No Party for You.

Sure.  Tennessee.  And one dreary line in the “Culture War” that pierces the educational system.

Regarding education, the material they distributed said, “Neglect and outright ill will have distorted the teaching of the history and character of the United States. We seek to compel the teaching of students in Tennessee the truth regarding the history of our nation and the nature of its government.”

That would include, the documents say, that “the Constitution created a Republic, not a Democracy.”

The material calls for lawmakers to amend state laws governing school curriculums, and for textbook selection criteria to say that “No portrayal of minority experience in the history which actually occurred shall obscure the experience or contributions of the Founding Fathers, or the majority of citizens, including those who reached positions of leadership.”

Fayette County attorney Hal Rounds, the group’s lead spokesman during the news conference, said the group wants to address “an awful lot of made-up criticism about, for instance, the founders intruding on the Indians or having slaves or being hypocrites in one way or another.

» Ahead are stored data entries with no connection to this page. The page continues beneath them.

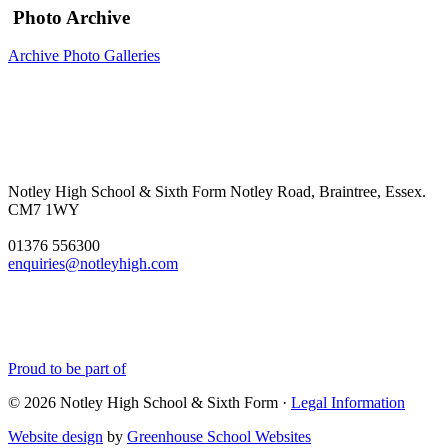
Photo Archive
Archive Photo Galleries
Notley High School & Sixth Form
Notley Road, Braintree, Essex.
CM7 1WY
01376 556300
enquiries@notleyhigh.com
Proud to be part of
© 2026 Notley High School & Sixth Form ·
Legal Information
Website design
by
Greenhouse School Websites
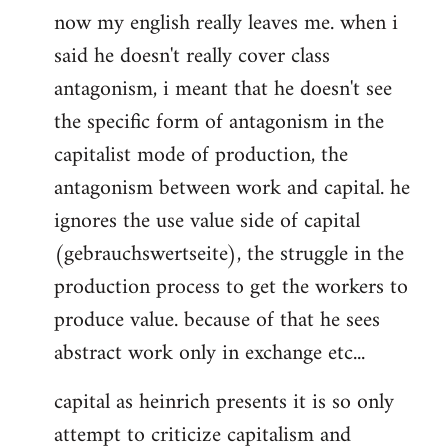
now my english really leaves me. when i
said he doesn't really cover class
antagonism, i meant that he doesn't see
the specific form of antagonism in the
capitalist mode of production, the
antagonism between work and capital. he
ignores the use value side of capital
(gebrauchswertseite), the struggle in the
production process to get the workers to
produce value. because of that he sees
abstract work only in exchange etc...
capital as heinrich presents it is so only
attempt to criticize capitalism and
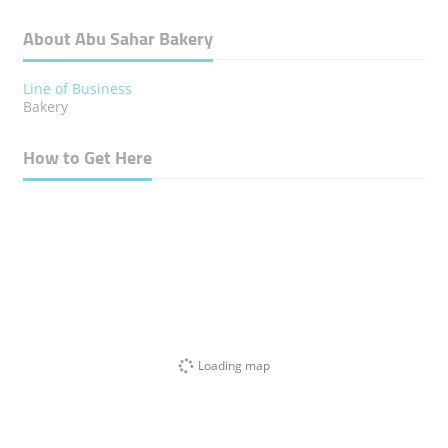
About Abu Sahar Bakery
Line of Business
Bakery
How to Get Here
Loading map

“The thing we need to focus on about the founders is that, given the social structure of their time, they were revolutionaries who brought liberty into a world where it hadn’t existed, to everybody — not all equally instantly — and it was their progress that we need to look at,” said Rounds, whose website identifies him as a Vietnam War veteran of the Air Force and FedEx retiree who became a lawyer in 1995.

Curiously there is surely a good contingency within this group who won’t keep this “Hero Worship” sentiment up with Abraham Lincoln.  They also likely will be bristling against Woodrow Wilson — oddly making issue with some of the same racial problems that float about the Founders, but mostly just to prop up a supposed government “Eugenics” plot, and for base partisan attack in Republicans versus Democrats.  As the case shows in Texas, they seriously would want to reconstruct the figure of Thomas Jefferson, or if they can’t manage him, would settle on emphasizing more religious founders — I guess leaving the “Tree of Liberty” quote to be taken up at the Age of Majority.

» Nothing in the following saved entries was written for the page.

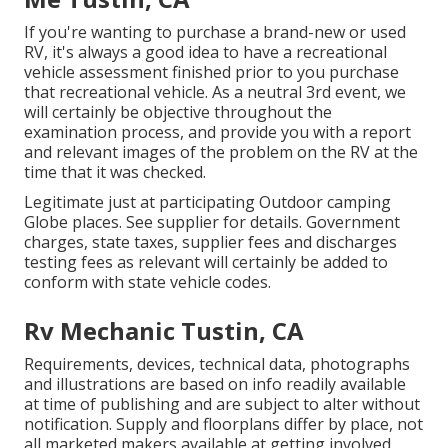
If you're wanting to purchase a brand-new or used
RV, it's always a good idea to have a recreational
vehicle assessment finished prior to you purchase
that recreational vehicle. As a neutral 3rd event, we
will certainly be objective throughout the
examination process, and provide you with a report
and relevant images of the problem on the RV at the
time that it was checked.
Legitimate just at participating Outdoor camping
Globe places. See supplier for details. Government
charges, state taxes, supplier fees and discharges
testing fees as relevant will certainly be added to
conform with state vehicle codes.
Rv Mechanic Tustin, CA
Requirements, devices, technical data, photographs
and illustrations are based on info readily available
at time of publishing and are subject to alter without
notification. Supply and floorplans differ by place, not
all marketed makers available at getting involved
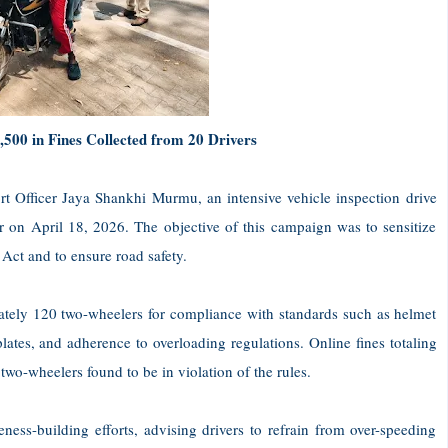
,500 in Fines Collected from 20 Drivers
rt Officer Jaya Shankhi Murmu, an intensive vehicle inspection drive
on April 18, 2026. The objective of this campaign was to sensitize
 Act and to ensure road safety.
mately 120 two-wheelers for compliance with standards such as helmet
lates, and adherence to overloading regulations. Online fines totaling
wheelers found to be in violation of the rules.
ness-building efforts, advising drivers to refrain from over-speeding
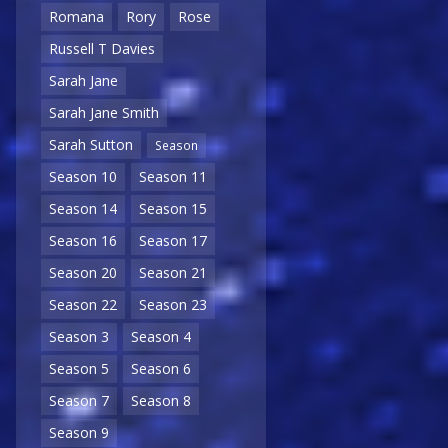
Romana
Rory
Rose
Russell T Davies
Sarah Jane
Sarah Jane Smith
Sarah Sutton
Season
Season 10
Season 11
Season 14
Season 15
Season 16
Season 17
Season 20
Season 21
Season 22
Season 23
Season 3
Season 4
Season 5
Season 6
Season 7
Season 8
Season 9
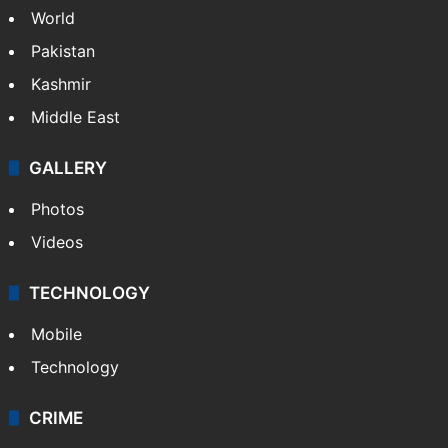
World
Pakistan
Kashmir
Middle East
GALLERY
Photos
Videos
TECHNOLOGY
Mobile
Technology
CRIME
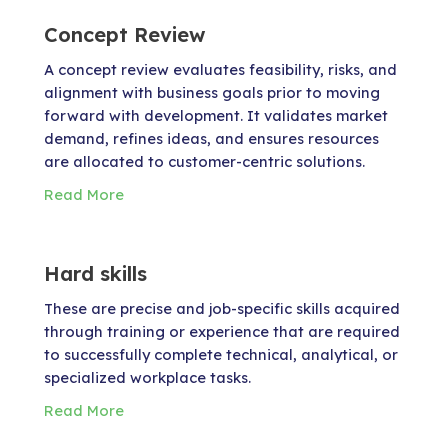
Concept Review
A concept review evaluates feasibility, risks, and
alignment with business goals prior to moving
forward with development. It validates market
demand, refines ideas, and ensures resources
are allocated to customer-centric solutions.
Read More
Hard skills
These are precise and job-specific skills acquired
through training or experience that are required
to successfully complete technical, analytical, or
specialized workplace tasks.
Read More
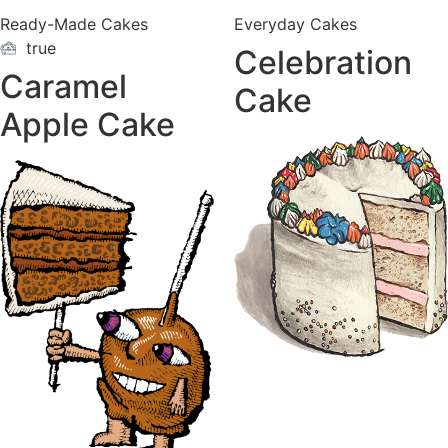
Ready-Made Cakes
Everyday Cakes
true
Celebration
ON
VACATION
Caramel
Cake
Apple Cake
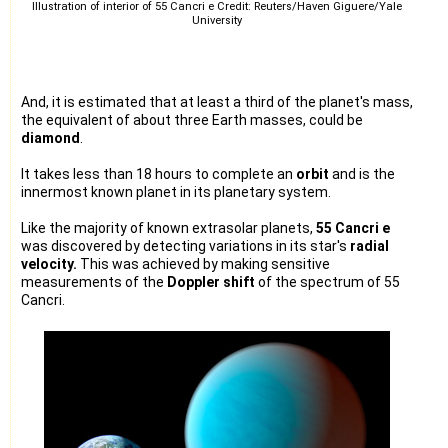
Illustration of interior of 55 Cancri e Credit: Reuters/Haven Giguere/Yale
University
And, it is estimated that at least a third of the planet's mass,
the equivalent of about three Earth masses, could be
diamond
.
It takes less than 18 hours to complete an
orbit
and is the
innermost known planet in its planetary system.
Like the majority of known extrasolar planets,
55 Cancri e
was discovered by detecting variations in its star's
radial
velocity.
This was achieved by making sensitive
measurements of the
Doppler shift
of the spectrum of 55
Cancri.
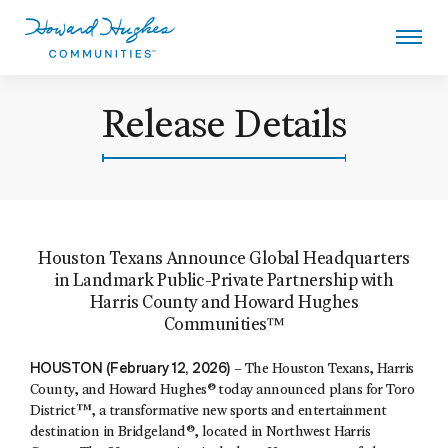
Skip
to
main
content
Howard Hughes
Release Details
Houston Texans Announce Global Headquarters
in Landmark Public-Private Partnership with
Harris County and Howard Hughes
Communities™
HOUSTON (February 12, 2026)
– The Houston Texans, Harris
County, and Howard Hughes® today announced plans for Toro
District™, a transformative new sports and entertainment
destination in Bridgeland®, located in Northwest Harris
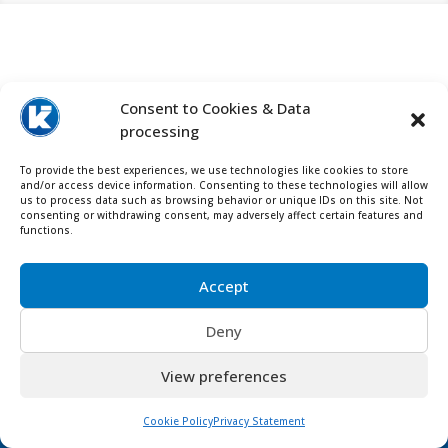
Contact us for more info about

Consent to Cookies & Data
Maeda Mini Cranes
processing
To provide the best experiences, we use technologies like cookies to store
and/or access device information. Consenting to these technologies will allow
us to process data such as browsing behavior or unique IDs on this site. Not
consenting or withdrawing consent, may adversely affect certain features and
functions.
Accept
Deny
View preferences
Cookie Policy
Privacy Statement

It is hereabouts that we find a serious fault line for this proposal:
Sen. Mark Udall, a Colorado Democrat, thinks members of his party and Republicans should sit together — not on opposite sides of the aisle — when President Obama delivers his State of the Union message to a joint session of Congress on Jan. 25.

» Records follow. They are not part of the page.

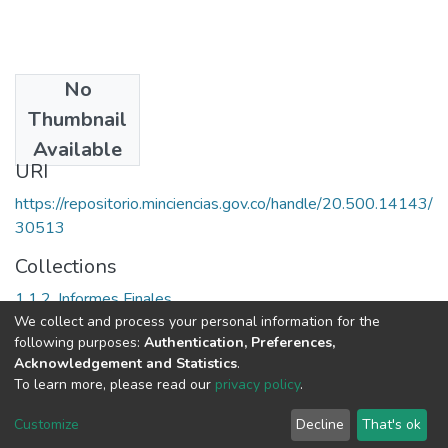
No
Date
Thumbnail
1999
Available
URI
https://repositorio.minciencias.gov.co/handle/20.500.14143/
30513
Collections
1.1.2. Informes Finales
We collect and process your personal information for the
following purposes:
Authentication, Preferences,
Full item page
Acknowledgement and Statistics
.
To learn more, please read our
privacy policy
.
DSpace software
copyright © 2002-2026
LYRASIS
Cookie
Privacy
End User
Send
Customize
Decline
That's ok
settings
policy
Agreement
Feedback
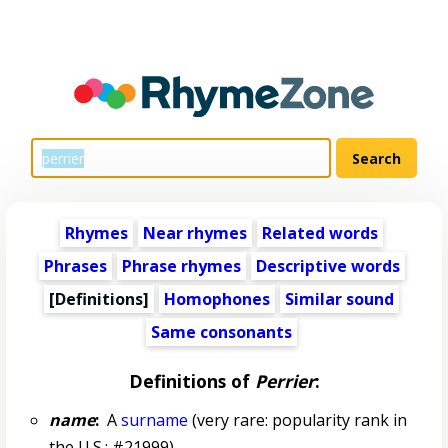
Rhymes
Near rhymes
Related words
Phrases
Phrase rhymes
Descriptive words
[Definitions]
Homophones
Similar sound
Same consonants
Definitions of
Perrier
:
name
:
A
surname
(very rare: popularity rank in
the U.S.: #21999)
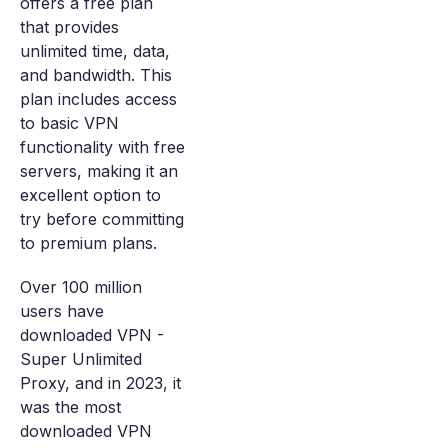
offers a free plan
that provides
unlimited time, data,
and bandwidth. This
plan includes access
to basic VPN
functionality with free
servers, making it an
excellent option to
try before committing
to premium plans.
Over 100 million
users have
downloaded VPN -
Super Unlimited
Proxy, and in 2023, it
was the most
downloaded VPN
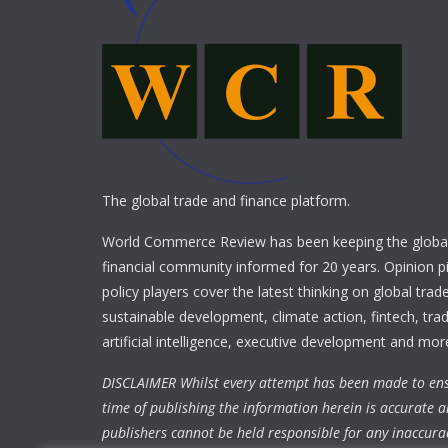
The global trade and finance platform.
World Commerce Review has been keeping the global
financial community informed for 20 years. Opinion p
policy players cover the latest thinking on global trad
sustainable development, climate action, fintech, trad
artificial intelligence, executive development and mor
DISCLAIMER Whilst every attempt has been made to ens
time of publishing the information herein is accurate a
publishers cannot be held responsible for any inaccura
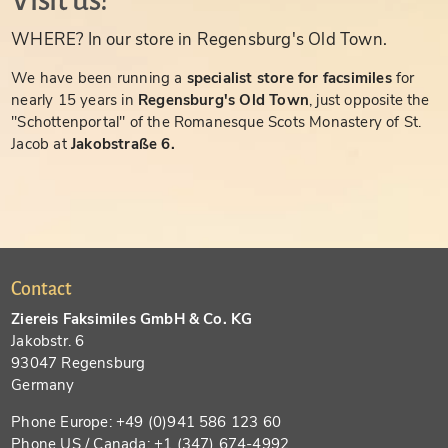
Visit us!
WHERE? In our store in Regensburg's Old Town.
We have been running a
specialist store for facsimiles
for
nearly 15 years in
Regensburg's Old Town
, just opposite the
"Schottenportal" of the Romanesque Scots Monastery of St.
Jacob at
Jakobstraße 6.
Contact
Ziereis Faksimiles GmbH & Co. KG
Jakobstr. 6
93047 Regensburg
Germany
Phone Europe: +49 (0)941 586 123 60
Phone US / Canada: +1 (347) 674-4992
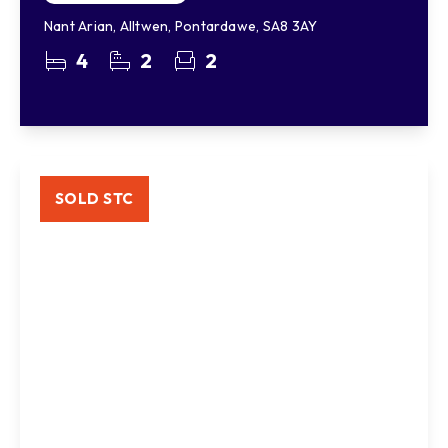
Nant Arian, Alltwen, Pontardawe, SA8 3AY
4
2
2
SOLD STC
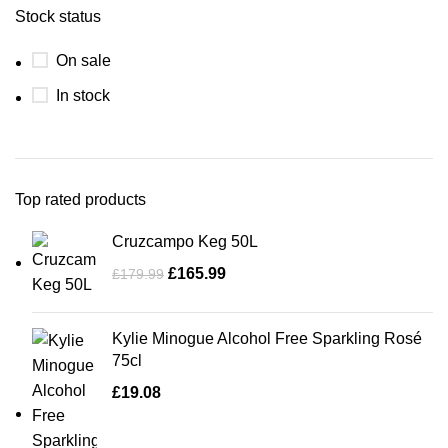
Stock status
On sale
In stock
Top rated products
Cruzcampo Keg 50L
£
165.99
£
179.99
Kylie Minogue Alcohol Free Sparkling Rosé
75cl
£
19.08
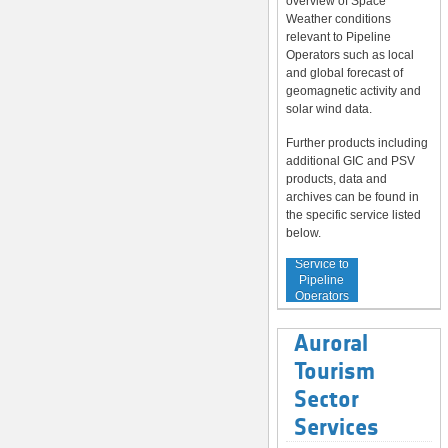
overview of Space
Weather conditions
relevant to Pipeline
Operators such as local
and global forecast of
geomagnetic activity and
solar wind data.
Further products including
additional GIC and PSV
products, data and
archives can be found in
the specific service listed
below.
Service to
Pipeline
Operators
Auroral
Tourism
Sector
Services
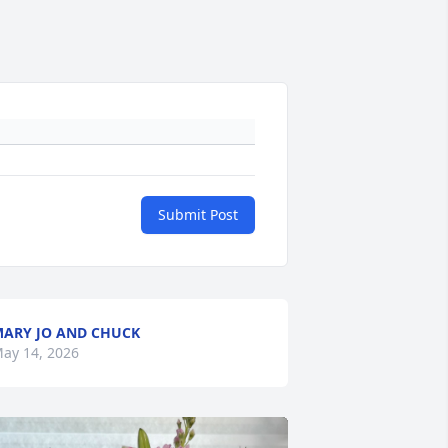
Submit Post
ARY JO AND CHUCK
ay 14, 2026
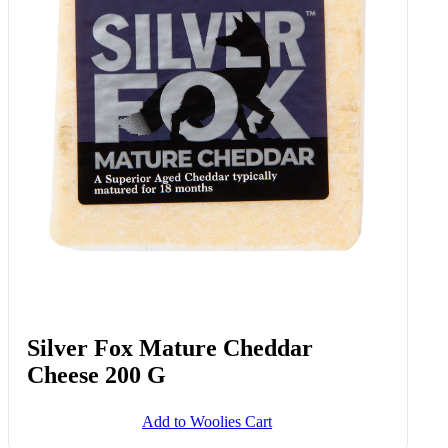
Silver Fox Mature Cheddar
Cheese 200 G
Add to Woolies Cart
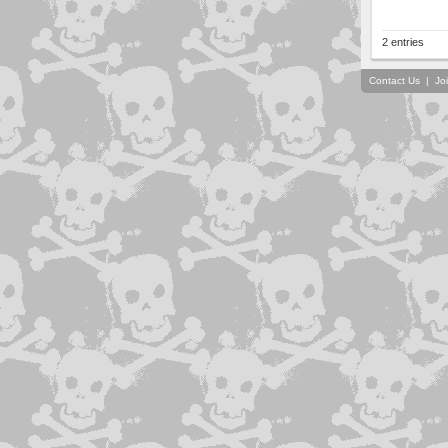
2 entries
Contact Us
|
Jo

In a “Dear Colleague” letter reported by NPR and Politico, Udall said, “There is no rule or reason that on this night we should emphasize divided government, separated by party, instead of being seen united as a country. The choreographed standing and clapping on one side of the room — while the other side sits — is unbecoming of a serious institution.”

Customarily, Republicans sit to the right in the House of Representatives chamber — as viewed from the Speaker’s rostrum — and Democrats to the left. On the night of the State of the Union it gets crowded as senators, cabinet members, the diplomatic corps and some Supreme Court justices also squeeze in.

I guess this would keep Representative Joseph Wilson from shouting “You Lie!”  (Code Pink had been barred as a guest of a Congress-woman during the Bush Administration for fear they would do what a Congress man did.)  But… is this a proposal to dissolve the two parties and show that the bitter arguments of governance are, at the elite level, a facade?  Or is this supposed to launch a new Era of Good Feeling, the kind of which we have not seen since the Federalists threw in the towel and co-opted the James Monroe Administration?

There wasn’t a State of the Union speech delivered until Wilson’s time — Jefferson had deigned toward obsequious displays of humbleness and this clashed with that.  But, you can imagine the partisanship that would televise through the years in rolling down the Senate division chart (and surely one exists for the House Chamber).  Funny thing here, though: note the 1855 session breakdown.  Interesting.  One Republican.  While he pretty well sat alongside the breaking-apart the party Whig and unsettled Northern contingency that was the “Opposition” party (amalgam of Whiggery, Republicanism, and American Know-Nothing), it is… you see… the case that at one point, there was a one member Republican Senate contingency.

So, congratulations.  Amos Nourse.  I understand he yelled at President Pierce “You Lie”, and was thus reprimanded, which strings together the eras of the Republican Party from its 1850s holding to its twenty-first century state.